Elle, l'écume à la bouche et roulant des yeux hagards, n'a pas les sentiments qu'elle doit : elle est possédée du dieu, elle n'écoute pas son enfant. Elle prend son bras gauche dans ses mains et, un pied sur le flanc de l'infortuné, elle le lui arrache de l'épaule, non par sa propre force, mais le dieu lui donnait l'aide de sa toute-puissance. Inô, de l'autre côté, fait de même, lui déchire les chairs. Autonoé et toute la foule des Bacchantes s'acharnent sur lui. C'était à la fois toutes sortes de cris : lui gémissait avec ce qui lui restait de souffle ; les autres poussaient des hurlements. L'une emportait un bras, une autre un pied avec la chaussure. Elles mettent à nu ses flancs qu'elles déchirent. Toutes ont les mains couvertes de sang et se lancent comme des balles les chairs de Penthée.
κεῖται δὲ χωρὶς σῶμα, τὸ μὲν ὑπὸ στύφλοις
πέτραις, τὸ δ᾽ ὕλης ἐν βαθυξύλῳ φόβῃ,
οὐ ῥᾴδιον ζήτημα· κρᾶτα δ᾽ ἄθλιον,
ὅπερ λαβοῦσα τυγχάνει μήτηρ χεροῖν,
πήξασ᾽ ἐπ᾽ ἄκρον θύρσον ὡς ὀρεστέρου
φέρει λέοντος διὰ Κιθαιρῶνος μέσου,
λιποῦσ᾽ ἀδελφὰς ἐν χοροῖσι μαινάδων.
χωρεῖ δὲ θήρᾳ δυσπότμῳ γαυρουμένη
τειχέων ἔσω τῶνδ᾽, ἀνακαλοῦσα Βάκχιον
τὸν ξυγκύναγον, τὸν ξυνεργάτην ἄγρας,
τὸν καλλίνικον, ᾧ δάκρυα νικηφορεῖ.
Ses membres gisent épars, les uns sur les rochers escarpés, d'autres sur les aiguilles épaisses des pins de la forêt : il ne serait pas facile de les retrouver. Sa malheureuse tête, sa mère l'a prise dans ses mains : elle la fiche à la pointe de son thyrse et la porte, comme celle d'un lion de la montagne, à travers le Cithéron. Elle laisse ses sœurs dans les chœurs des Ménades. Elle revient dans ces murs, fière de sa proie au funeste destin, invoquant Bacchos, son compagnon de curée, son auxiliaire à la chasse, le victorieux, en l'honneur de qui elle emporte un trophée de larmes.
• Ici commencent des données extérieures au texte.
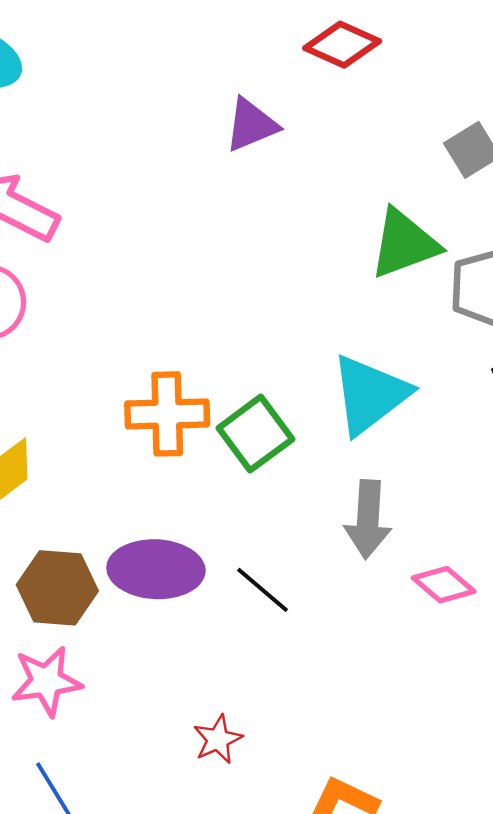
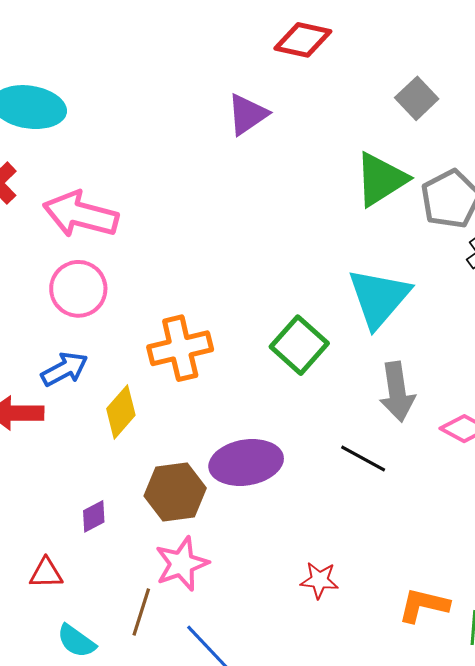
orange cross: (167, 414) -> (180, 348), moved
black line: (263, 590) -> (363, 458), moved
red star: (218, 739) -> (319, 580), turned -30

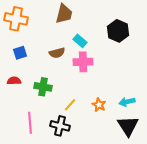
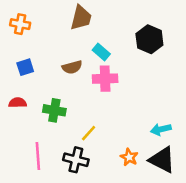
orange cross: (16, 19) -> (20, 24), size x0.7
orange star: (99, 105) -> (129, 157), moved
black triangle: (128, 126) -> (162, 160), turned -30

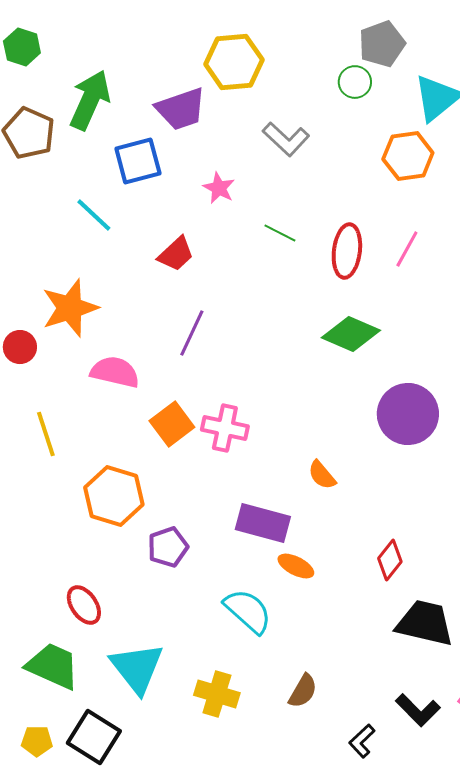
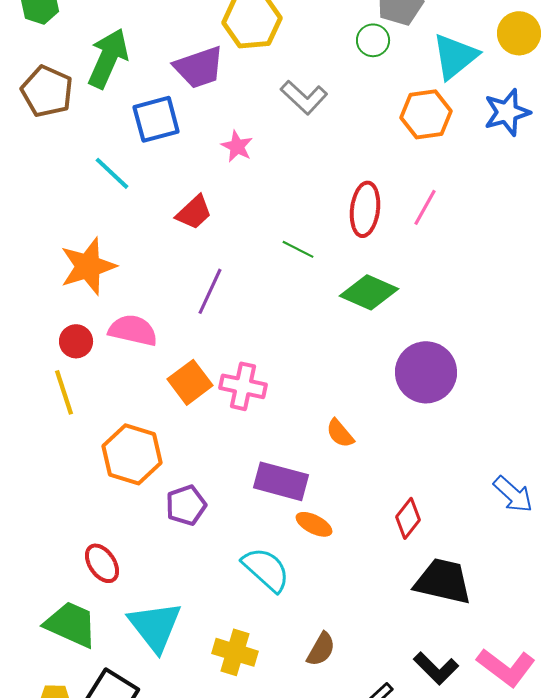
green line: (280, 233) -> (298, 249), moved
red circle: (20, 347) -> (76, 341), moved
OVIDE a raconté cette légende dans le livre III de ses Métamorphoses. Nous citons la fin du récit (v.701-733) :

Perstat Echionides, nec iam iubet ire, sed ipse
uadit, ubi electus facienda ad sacra Cithaeron
cantibus et clara bacchantum uoce sonabat.
Vt fremit acer equus, cum bellicus aere canoro    
signa dedit tubicen pugnaeque adsumit amorem,
Penthea sic ictus longis ululatibus aether
mouit, et audito clamore recanduit ira.

Monte fere medio est, cingentibus ultima siluis,
purus ab arboribus, spectabilis undique, campus.
Hic oculis illum cernentem sacra profanis
prima uidet, prima est insano concita cursu,
prima suum misso uiolauit Penthea thyrso
mater et : « O geminae, clamauit, adeste sorores !
Ille aper, in nostris errat qui maximus agris,
ille mihi feriendus aper. » Ruit omnis in unum
turba furens ; cunctae coeunt trepidumque sequuntur,
iam trepidum, iam uerba minus uiolenta loquentem,
iam se damnantem, iam se peccasse fatentem.
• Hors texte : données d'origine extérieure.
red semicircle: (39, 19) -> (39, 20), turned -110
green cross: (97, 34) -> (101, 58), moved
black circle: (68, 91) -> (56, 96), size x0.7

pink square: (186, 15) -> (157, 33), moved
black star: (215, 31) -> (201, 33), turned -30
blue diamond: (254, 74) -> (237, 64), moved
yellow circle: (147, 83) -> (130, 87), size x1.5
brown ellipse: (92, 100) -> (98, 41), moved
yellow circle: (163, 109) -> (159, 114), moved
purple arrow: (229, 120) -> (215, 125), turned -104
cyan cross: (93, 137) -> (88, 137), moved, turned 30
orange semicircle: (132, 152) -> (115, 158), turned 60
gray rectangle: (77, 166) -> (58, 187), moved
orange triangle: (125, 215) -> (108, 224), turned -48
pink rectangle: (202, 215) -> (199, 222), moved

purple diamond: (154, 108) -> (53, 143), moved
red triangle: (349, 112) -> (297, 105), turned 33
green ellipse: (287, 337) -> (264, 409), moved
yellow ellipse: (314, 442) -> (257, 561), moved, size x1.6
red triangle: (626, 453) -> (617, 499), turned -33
Saucius ille tamen : « Fer opem, matertera, dixit,
Autonoe ! Moueant animos Actaeonis umbrae ! »
Illa, quis Actaeon, nescit dextramque precanti
abstulit, Inoo lacerata est altera raptu.
Non habet infelix quae matri bracchia tendat,
trunca sed ostendens dereptis uulnera membris :
« Adspice, mater ! » ait. Visis ululauit Agaue
collaque iactauit mouitque per aera crinem
auulsumque caput digitis conplexa cruentis
clamat : « Io comites, opus hoc uictoria nostra est ! »
Non citius frondes autumni frigore tactas
iamque male haerentes alta rapit arbore uentus,
quam sunt membra uiri manibus direpta nefandis.

Talibus exemplis monitae noua sacra frequentant
turaque dant sanctasque colunt Ismenides aras.
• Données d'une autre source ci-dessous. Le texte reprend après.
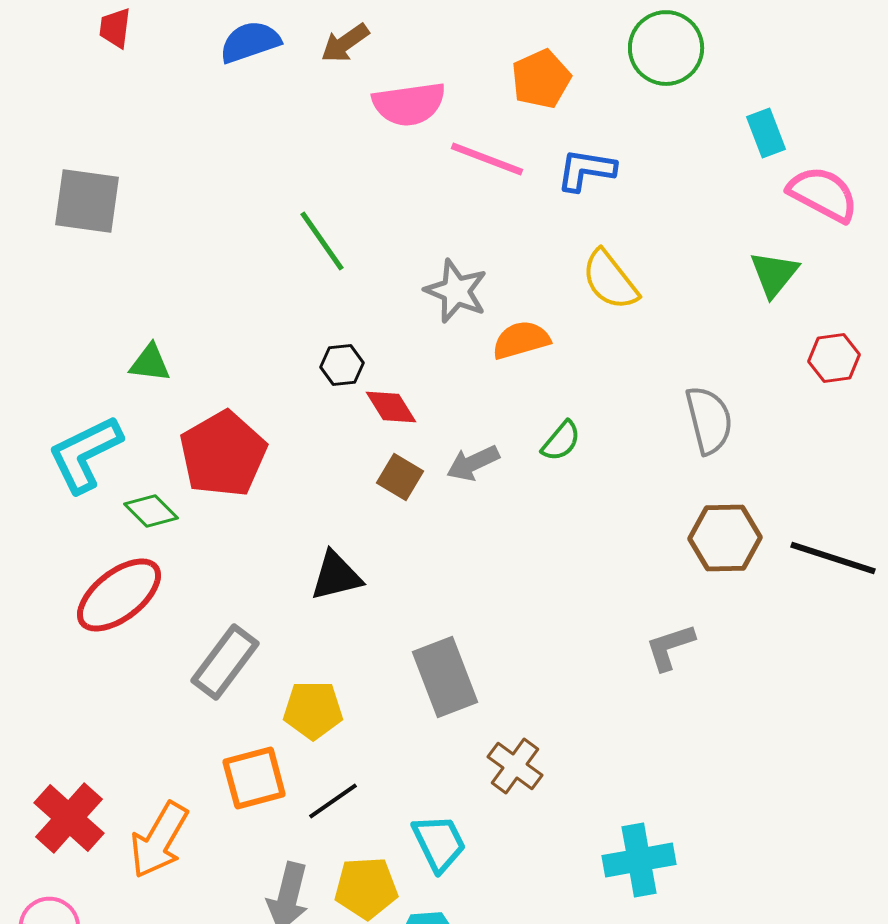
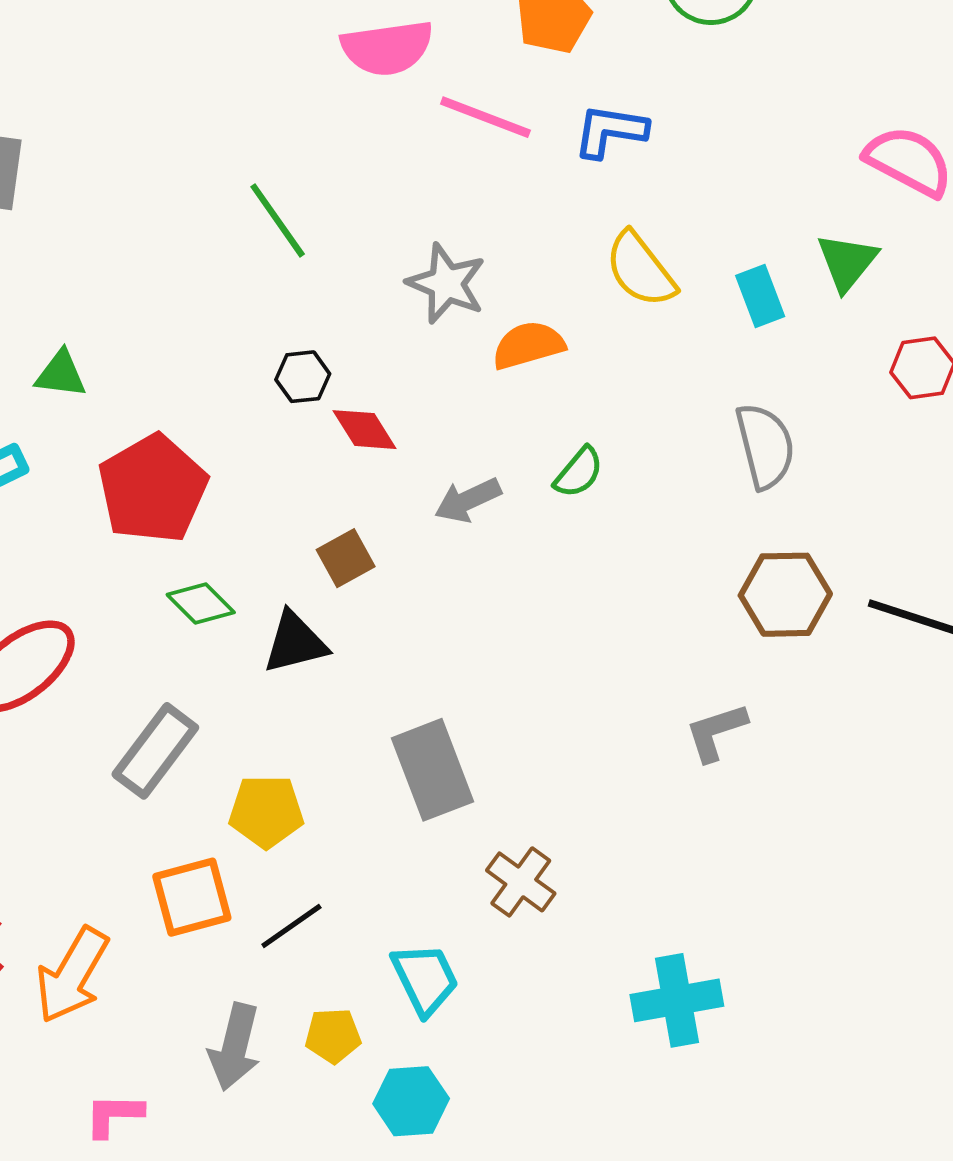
cyan rectangle: (766, 133) -> (760, 296), moved
brown square: (400, 477) -> (346, 558), moved, turned 30
green diamond: (151, 511) -> (201, 603), moved
yellow pentagon: (366, 888) -> (333, 1036), size x0.7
Le fils d'Échion s'obstine ; désormais il ne donne plus l'ordre d'y aller, il se rend lui-même sur le Cithéron, l'endroit choisi pour les rites sacrés, qui résonait des chants et des voix claires des Bacchantes. Comme un ardent coursier frémit, gagné par l'amour du combat, quand le trompette donne le signal du combat, de son bronze sonore, ainsi les longs hurlements frappant l'éther ont ému Penthée et les cris qu'il a entendus ont ravivé sa colère.

À peu près à mi-hauteur de la montagne au sommet ceint de forêts, s'étend une plaine sans arbres, visible de partout. Là, tandis que de ses yeux profanes il découvre les mystères sacrés, la première à le voir, la première à s'élancer dans une course insensée, la première à violenter son cher Penthée en lançant son thyrse fut sa mère, qui cria aussi : « Vous deux, mes soeurs, venez m'aider ! Cet énorme sanglier, qui erre sur nos terres, ce sanglier je dois l'abattre ». La foule entière en délire se précipite sur Penthée, qui est seul ; toutes ensemble, elles poursuivent cet homme qui tremble, désormais il tremble, désormais ses propos sont moins virulents, désormais il se condamne, maintenant il reconnaît sa faute.

Blessé, il dit pourtant : « Autonoé, ma tante, soeur de ma mère, aide-moi, puisse l'ombre d'Actéon t'émouvoir ! » Mais elle ignore qui est Actéon et tranche la droite du suppliant, l'autre main a été déchirée quand Ino l'a arrachée. Le malheureux n'a plus de bras à tendre à sa mère, mais, montrant les blessures béantes de ses membres amputés : « Regarde, mère ! », dit-il. À cette vue, Agavè poussa un hurlement, agita son cou en tous sens, dans l'air secoua ses cheveux, puis lui arracha la tête qu'elle serra de ses doigts ensanglantés en criant : « Io, mes compagnes, cette oeuvre est notre victoire ! ». Les feuilles que touche le froid d'automne et qui désormais sont mal fixées en haut d'un arbre, le vent les détache plus vite que leurs mains criminelles n'arrachent les membres de cet homme.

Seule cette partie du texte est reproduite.